It's easy to make fun of people in big cities for their obsession with gluten, or chia seeds, or cleanses.
But urbanites are not the only ones turning away from the products created by big food companies. Eating habits are changing across the country and food companies are struggling to keep up.
General Mills will drop all artificial colors and flavors from its cereals. Perdue, Tyson and Foster Farm have begun to limit the use of antibiotics in their chicken. Kraft declared it was dropping artificial dyes from its macaroni and cheese. Hershey's will begin to move away from ingredients such as the emulsifier polyglycerol polyricinoleate to 'simple and easy-to-understandingredients'like 'fresh milk from local farms, roasted California almonds, cocoa beans and sugar.'
Those announcements reflect a new reality: Consumers are walking away from America's most iconic food brands. Big food manufacturers are reacting by cleaning up their ingredient labels, acquiring healthier brands and coming out with a prodigious array of new products. Last year, General Mills purchased the organic pasta maker Annie's Homegrown for $820 million - a price that was over four times the company's revenues, likening it to valuations more often seen in Silicon Valley. The company also introduced more than 200 new products, ranging from Cheerios Protein to Betty Crocker gluten-free cookie mix, to capitalise on the latest consumer fads.
Food companies are moving in the right direction, but it won't be enough to save them. If they are to survive changes in eating habits, they need a fundamental shift in their approach.

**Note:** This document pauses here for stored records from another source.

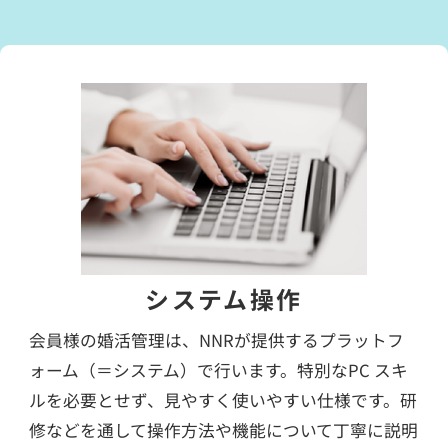
システム操作
会員様の婚活管理は、NNRが提供するプラットフ
ォーム（＝システム）で行います。特別なPC スキ
ルを必要とせず、見やすく使いやすい仕様です。研
修などを通して操作方法や機能について丁寧に説明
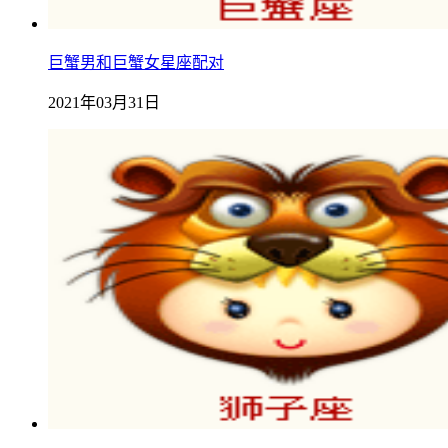
巨蟹男和巨蟹女星座配对
2021年03月31日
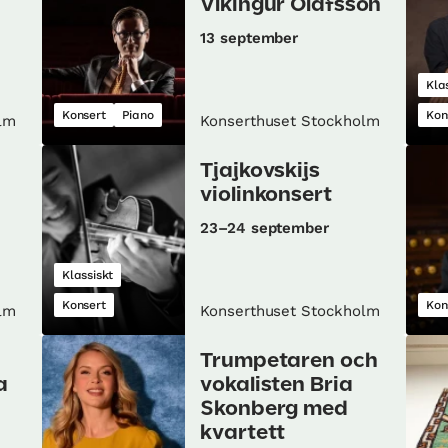
Víkingur Ólafsson
13 september
Kla
Konsert
Piano
Kon
lm
Konserthuset Stockholm
Tjajkovskijs
violinkonsert
23–24 september
Klassiskt
Konsert
Kon
lm
Konserthuset Stockholm
Trumpetaren och
a
vokalisten Bria
Skonberg med
kvartett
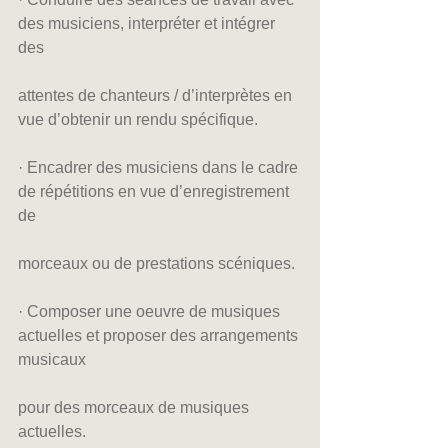
des musiciens, interpréter et intégrer 
des
attentes de chanteurs / d’interprètes en 
vue d’obtenir un rendu spécifique.
· Encadrer des musiciens dans le cadre 
de répétitions en vue d’enregistrement 
de
morceaux ou de prestations scéniques.
· Composer une oeuvre de musiques 
actuelles et proposer des arrangements 
musicaux
pour des morceaux de musiques 
actuelles.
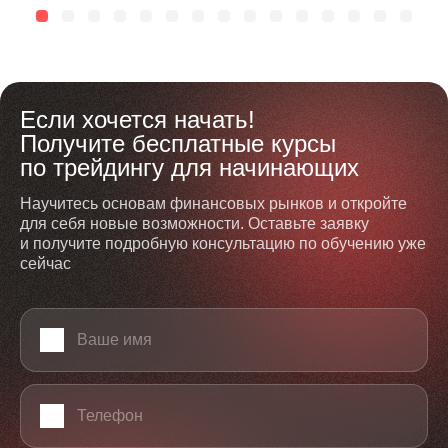
Если хочется начать!
Получите бесплатные курсы
по трейдингу для начинающих
Научитесь основам финансовых рынков и откройте
для себя новые возможности. Оставьте заявку
и получите подробную консультацию по обучению уже
сейчас
Ваше имя
Телефон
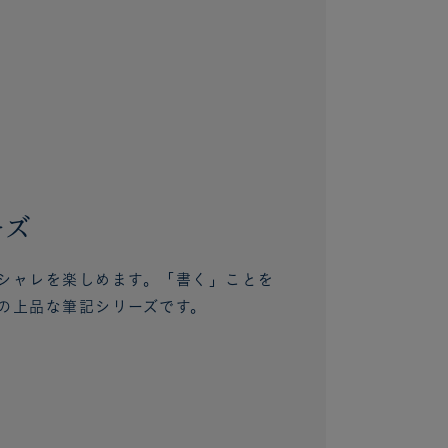
ーズ
シャレを楽しめます。「書く」ことを
の上品な筆記シリーズです。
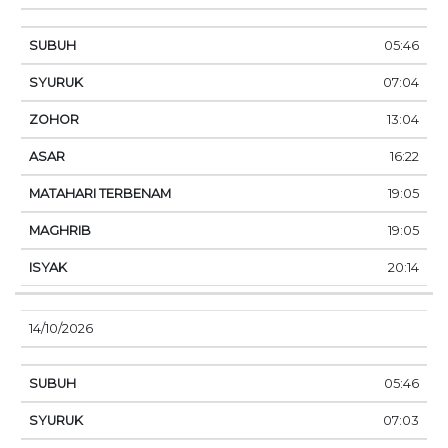
05:46
07:04
13:04
16:22
19:05
19:05
20:14
14/10/2026
05:46
07:03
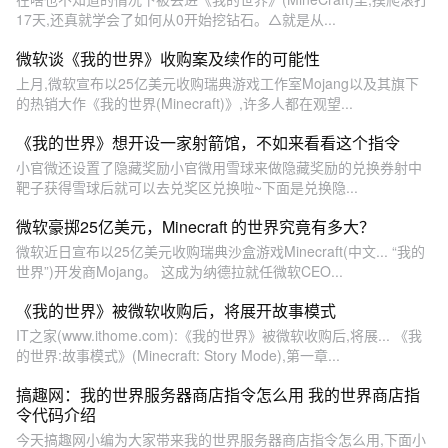
17天,还真就学会了如何从0开始挖钻石。△就是从...
微软谈《我的世界》收购案及续作的可能性
上月,微软宣布以25亿美元收购瑞典游戏工作室Mojang以及其旗下
的热销大作《我的世界(Minecraft)》,许多人都在观望...
《我的世界》想开设一家射箭馆，不如来看看这个指令
小官微还设置了隐藏奖励小官微用雪球来做隐藏奖励的兑换券射中
靶子获得雪球后就可以去兑奖区兑换啦~下面是兑换隐...
微软豪掷25亿美元，Minecraft 的世界究竟有多大？
微软近日宣布以25亿美元收购瑞典沙盒游戏Minecraft(中文... “我的
世界”)开发商Mojang。 这成为纳德拉就任微软CEO...
《我的世界》被微软收购后，将展开故事模式
IT之家(www.ithome.com):《我的世界》被微软收购后,将展... 《我
的世界:故事模式》(Minecraft: Story Mode),第一章...
搞趣网：我的世界服务器商店指令怎么用 我的世界商店指
令代码介绍
今天搞趣网小编为大家带来我的世界服务器商店指令怎么用,下面小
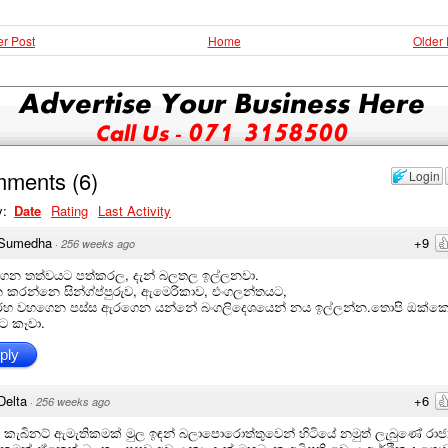
r Post
Home
Older 
mments
(
6
)
Login
y:
Date
Rating
Last Activity
Sumedha
+9
·
256 weeks ago
ිගන තත්වයට පත්කරල, දැන් බලතල ඉල්ලනවා.
 කරන්නෙ සින්ග්ප්පුරුව, ඇමෙරිකාව, එංගලන්තයට,
රහ වහගෙන පස්ස ඇරගෙන යන්නේ බංගලිදෙශයෙන් නය ඉල්ලන්න.තොපි ඔක්ක
ට කෑවා.
ply
Delta
+6
·
256 weeks ago
 කැබිනට් ඇමැතිකමක් මුල ඉඳන් බලාපොරොත්තුවෙන් හිටියේ නමුත් ලැබුණේ රාජ්‍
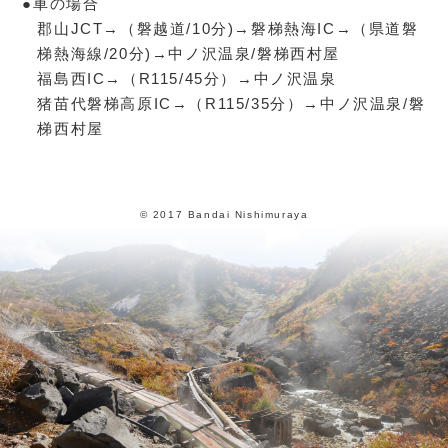
●車の場合
郡山JCT→（磐越道/10分)→磐梯熱海IC→（県道磐
梯熱海線/20分)→中ノ沢温泉/磐梯西村屋
福島西IC→（R115/45分）→中ノ沢温泉
猪苗代磐梯高原IC→（R115/35分）→中ノ沢温泉/磐
梯西村屋
© 2017 Bandai Nishimuraya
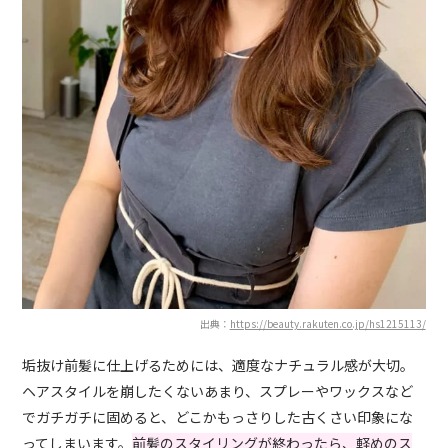
出典：
https://beauty.rakuten.co.jp/hs1215113/
垢抜け前髪に仕上げるためには、適度なナチュラル感が大切。
ヘアスタイルを崩したくないあまり、スプレーやワックスなど
でガチガチに固めると、どこかもっさりした古くさい印象にな
ってしまいます。
前髪のスタイリングが終わったら、軽めのス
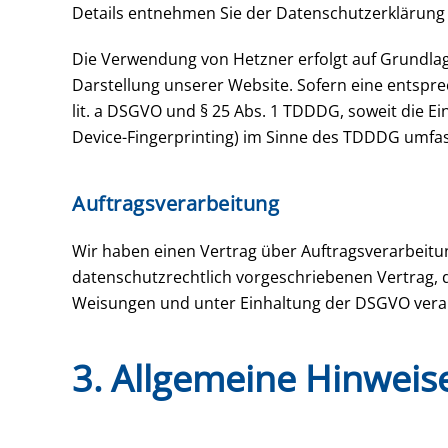
Details entnehmen Sie der Datenschutzerklärung
Die Verwendung von Hetzner erfolgt auf Grundlage 
Darstellung unserer Website. Sofern eine entsprec
lit. a DSGVO und § 25 Abs. 1 TDDDG, soweit die Ei
Device-Fingerprinting) im Sinne des TDDDG umfasst
Auftragsverarbeitung
Wir haben einen Vertrag über Auftragsverarbeitu
datenschutzrechtlich vorgeschriebenen Vertrag,
Weisungen und unter Einhaltung der DSGVO verar
3. Allgemeine Hinweise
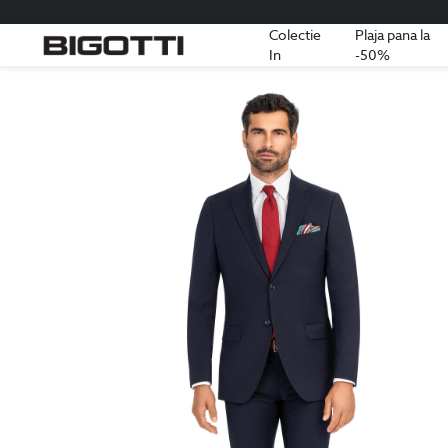
Colectie
Plaja pana la
In
-50%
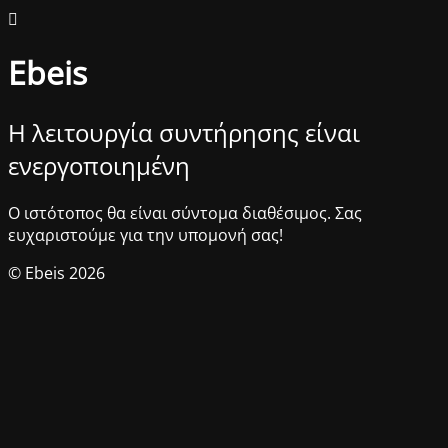
Ebeis
Η λειτουργία συντήρησης είναι
ενεργοποιημένη
Ο ιστότοπος θα είναι σύντομα διαθέσιμος. Σας
ευχαριστούμε για την υπομονή σας!
© Ebeis 2026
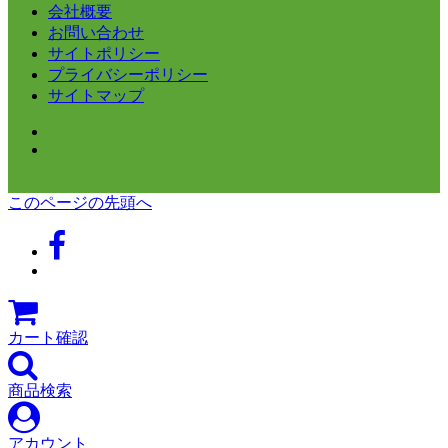
会社概要
お問い合わせ
サイトポリシー
プライバシーポリシー
サイトマップ
このページの先頭へ
カート確認
商品検索
アカウント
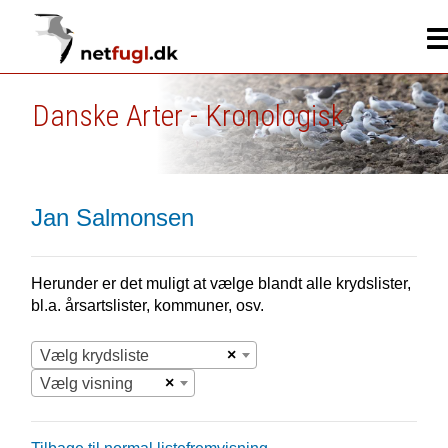
Danske Arter - Kronologisk
Jan Salmonsen
Herunder er det muligt at vælge blandt alle krydslister,
bl.a. årsartslister, kommuner, osv.
×
Vælg krydsliste
×
Vælg visning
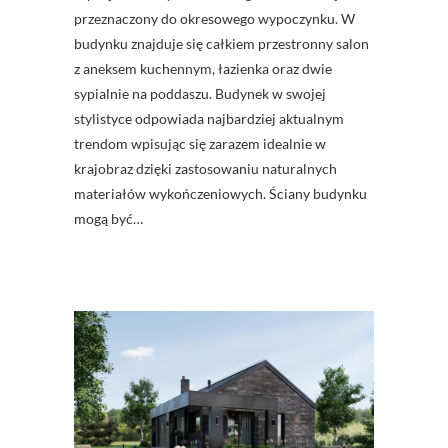
przeznaczony do okresowego wypoczynku. W
budynku znajduje się całkiem przestronny salon
z aneksem kuchennym, łazienka oraz dwie
sypialnie na poddaszu. Budynek w swojej
stylistyce odpowiada najbardziej aktualnym
trendom wpisując się zarazem idealnie w
krajobraz dzięki zastosowaniu naturalnych
materiałów wykończeniowych. Ściany budynku
mogą być…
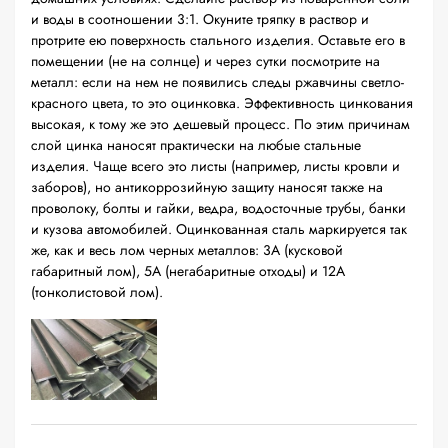
и воды в соотношении 3:1. Окуните тряпку в раствор и
протрите ею поверхность стального изделия. Оставьте его в
помещении (не на солнце) и через сутки посмотрите на
металл: если на нем не появились следы ржавчины светло-
красного цвета, то это оцинковка. Эффективность цинкования
высокая, к тому же это дешевый процесс. По этим причинам
слой цинка наносят практически на любые стальные
изделия. Чаще всего это листы (например, листы кровли и
заборов), но антикоррозийную защиту наносят также на
проволоку, болты и гайки, ведра, водосточные трубы, банки
и кузова автомобилей. Оцинкованная сталь маркируется так
же, как и весь лом черных металлов: 3А (кусковой
габаритный лом), 5А (негабаритные отходы) и 12А
(тонколистовой лом).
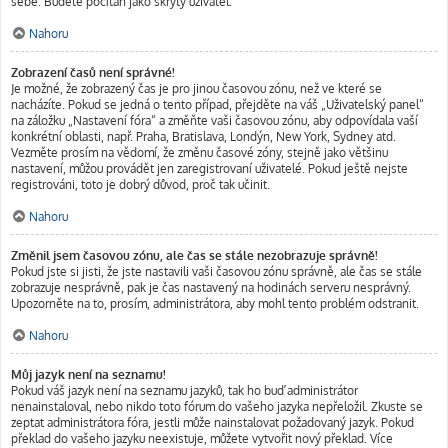
sebe. Budete počítán jako skrytý uživatel.
Nahoru
Zobrazení časů není správné!
Je možné, že zobrazený čas je pro jinou časovou zónu, než ve které se
nacházíte. Pokud se jedná o tento případ, přejděte na váš „Uživatelský panel“
na záložku „Nastavení fóra“ a změňte vaši časovou zónu, aby odpovídala vaší
konkrétní oblasti, např. Praha, Bratislava, Londýn, New York, Sydney atd.
Vezměte prosím na vědomí, že změnu časové zóny, stejně jako většinu
nastavení, můžou provádět jen zaregistrovaní uživatelé. Pokud ještě nejste
registrováni, toto je dobrý důvod, proč tak učinit.
Nahoru
Změnil jsem časovou zónu, ale čas se stále nezobrazuje správně!
Pokud jste si jisti, že jste nastavili vaši časovou zónu správně, ale čas se stále
zobrazuje nesprávně, pak je čas nastavený na hodinách serveru nesprávný.
Upozorněte na to, prosím, administrátora, aby mohl tento problém odstranit.
Nahoru
Můj jazyk není na seznamu!
Pokud váš jazyk není na seznamu jazyků, tak ho buď administrátor
nenainstaloval, nebo nikdo toto fórum do vašeho jazyka nepřeložil. Zkuste se
zeptat administrátora fóra, jestli může nainstalovat požadovaný jazyk. Pokud
překlad do vašeho jazyku neexistuje, můžete vytvořit nový překlad. Více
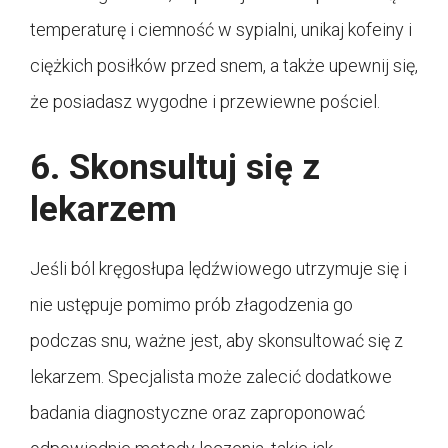
temperaturę i ciemność w sypialni, unikaj kofeiny i
ciężkich posiłków przed snem, a także upewnij się,
że posiadasz wygodne i przewiewne pościel.
6. Skonsultuj się z
lekarzem
Jeśli ból kręgosłupa lędźwiowego utrzymuje się i
nie ustępuje pomimo prób złagodzenia go
podczas snu, ważne jest, aby skonsultować się z
lekarzem. Specjalista może zalecić dodatkowe
badania diagnostyczne oraz zaproponować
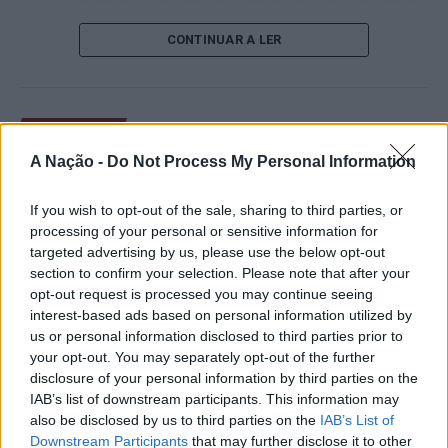
de um lugar no quadro principal. A cerimónia de
CONTINUAR A LER
abertura contou com a presença do presidente da
Câmara Municipal de Cascais, Nuno Piteira Lopes,
acompanhado pelo executivo municipal, assinalando o
início de uma competição que voltou a colocar o
ATUALIDADE
concelho no centro do calendário internacional do
Castelo Branco: “Bienal
A Nação -
Do Not Process My Personal Information
ténis.
Internacional de Artes e Ofícios”
Apesar das desistências de última hora de jogadores
If you wish to opt-out of the sale, sharing to third parties, or
promete afirmar artesanato,
como Casper Ruud (Noruega), Alejandro Davidovich
processing of your personal or sensitive information for
património e inovação como
targeted advertising by us, please use the below opt-out
Fokina (Espanha) e Matteo Arnaldi (Itália), a prova
section to confirm your selection. Please note that after your
“motores de desenvolvimento
apresentou um quadro competitivo de elevado nível,
opt-out request is processed you may continue seeing
liderado pelo russo Andrey Rublev, primeiro cabeça de
económico e cultural” do município
interest-based ads based on personal information utilized by
série, pelo italiano Luciano Darderi, pelo chileno
us or personal information disclosed to third parties prior to
português
Alejandro Tabilo e pelo belga Alexander Blockx.
your opt-out. You may separately opt-out of the further
Um dos momentos mais aguardados da semana foi
disclosure of your personal information by third parties on the
Publicado
7 horas atrás
on
07/08/2026
também o regresso do suíço Stan Wawrinka ao Estoril,
IAB’s list of downstream participants. This information may
Por
Ígor Lopes
also be disclosed by us to third parties on the
IAB’s List of
integrado na digressão de despedida do antigo vencedor
Downstream Participants
that may further disclose it to other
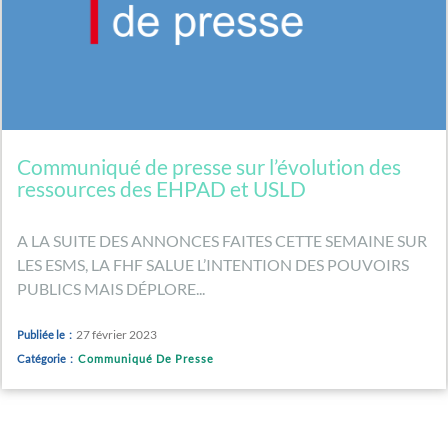
Communiqué de presse sur l’évolution des
ressources des EHPAD et USLD
A LA SUITE DES ANNONCES FAITES CETTE SEMAINE SUR
LES ESMS, LA FHF SALUE L’INTENTION DES POUVOIRS
PUBLICS MAIS DÉPLORE...
27 février 2023
Publiée le :
Catégorie :
Communiqué De Presse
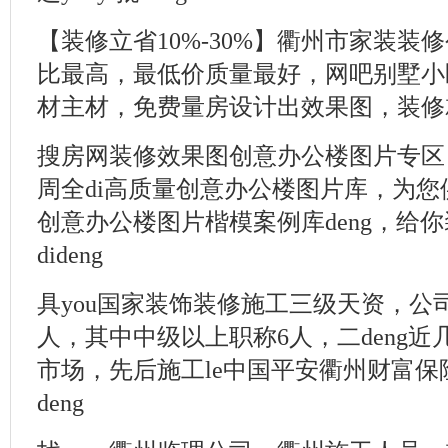
【装修立省10%-30%】衢州市家装装
比最高，最低价质量最好，网吧别墅小
材主材，免费量房设计出效果图，装修就
搜房网装修效果图创意办公楼图片专区，
周全di高质量创意办公楼图片库，为
创意办公楼图片楷模案例库deng，给你
dideng
具you国家装饰装修施工三级天资，公司
人，其中中级以上职称6人，二deng近
市场，先后施工le中国平安衢州财富
deng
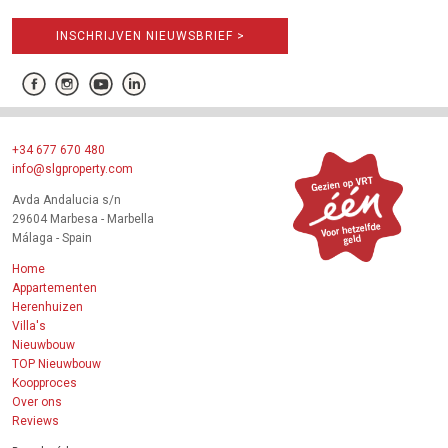
INSCHRIJVEN NIEUWSBRIEF >
+34 677 670 480
info@slgproperty.com
Avda Andalucia s/n
29604 Marbesa - Marbella
Málaga - Spain
Home
Appartementen
Herenhuizen
Villa's
Nieuwbouw
TOP Nieuwbouw
Koopproces
Over ons
Reviews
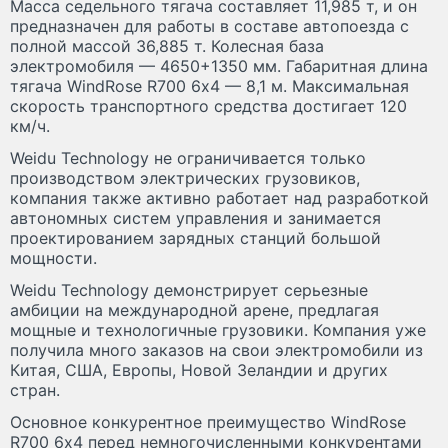
Масса седельного тягача составляет 11,985 т, и он
предназначен для работы в составе автопоезда с
полной массой 36,885 т. Колесная база
электромобиля — 4650+1350 мм. Габаритная длина
тягача WindRose R700 6х4 — 8,1 м. Максимальная
скорость транспортного средства достигает 120
км/ч.
Weidu Technology не ограничивается только
производством электрических грузовиков,
компания также активно работает над разработкой
автономных систем управления и занимается
проектированием зарядных станций большой
мощности.
Weidu Technology демонстрирует серьезные
амбиции на международной арене, предлагая
мощные и технологичные грузовики. Компания уже
получила много заказов на свои электромобили из
Китая, США, Европы, Новой Зеландии и других
стран.
Основное конкурентное преимущество WindRose
R700 6х4 перед немногочисленными конкурентами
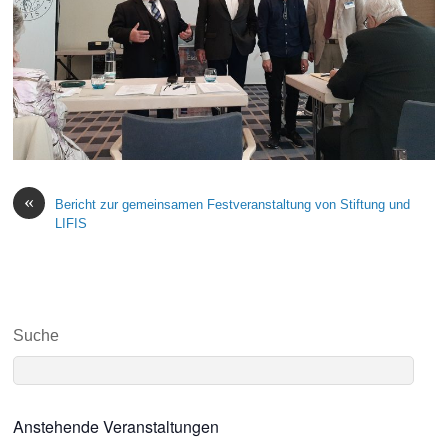
«
Bericht zur gemeinsamen Festveranstaltung von Stiftung und
LIFIS
Suche
Anstehende Veranstaltungen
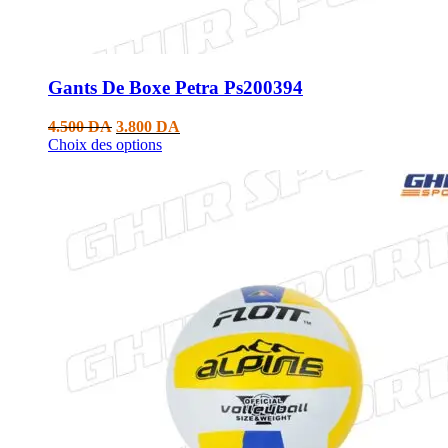
Gants De Boxe Petra Ps200394
4.500
DA
3.800
DA
Choix des options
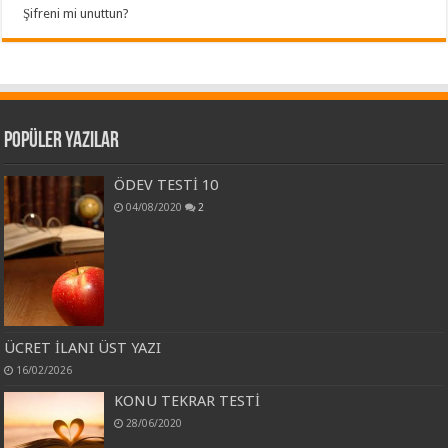
Şifreni mi unuttun?
Popüler Yazılar
ÖDEV TESTİ 10
04/08/2020
2
ÜCRET İLANI ÜST YAZI
16/02/2026
KONU TEKRAR TESTİ
28/06/2020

The food movement over the past couple of decades has substantially altered consumer behavior and reshaped the competitive landscape. Chains like Sweetgreen, a salad purveyor, are grabbing market share from traditional fast food companies. Brands such as Amy's Kitchen, with its organic products, and Kind bars are taking some of the space on shelves once consumed by Nestle's Lean Cuisine and Mars.
For the large established food companies, this is having disastrous consequences. Per capita soda sales are down 25 percent since 1998, mostly replaced by water. Orange juice, a drink once seen as an important part of a healthy breakfast, has seen per capita consumption drop 45 percent in the same period. It is now more correctly considered a serious carrier of free sugar, stripped of its natural fibers. Sales of packaged cereals, also heavily sugar-laden, are down over 25 percent since 2000, with yogurt and granola taking their place. Frozen dinner sales are down nearly 12 percent from 2007 to 2013. Sales per outlet at McDonald's have been on a downward spiral for nearly three years, with no end in sight.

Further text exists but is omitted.